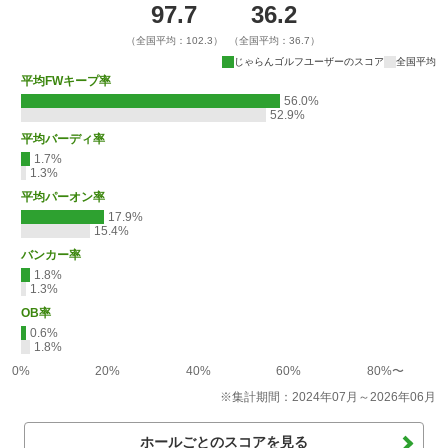
97.7
36.2
（全国平均：102.3）
（全国平均：36.7）
じゃらんゴルフユーザーのスコア
全国平均
平均FWキープ率
56.0%
52.9%
平均バーディ率
1.7%
1.3%
平均パーオン率
17.9%
15.4%
バンカー率
1.8%
1.3%
OB率
0.6%
1.8%
0%
20%
40%
60%
80%〜
※集計期間：2024年07月～2026年06月
ホールごとのスコアを見る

····················

EXERCISE BRIEF: The whole listing above is to be printed exactly; the pictures stay out.

WORKED SOLUTION:
97.7
36.2
（全国平均：102.3）
（全国平均：36.7）
じゃらんゴルフユーザーのスコア
全国平均
平均FWキープ率
56.0%
52.9%
平均バーディ率
1.7%
1.3%
平均パーオン率
17.9%
15.4%
バンカー率
1.8%
1.3%
OB率
0.6%
1.8%
0%
20%
40%
60%
80%〜
※集計期間：2024年07月～2026年06月
ホールごとのスコアを見る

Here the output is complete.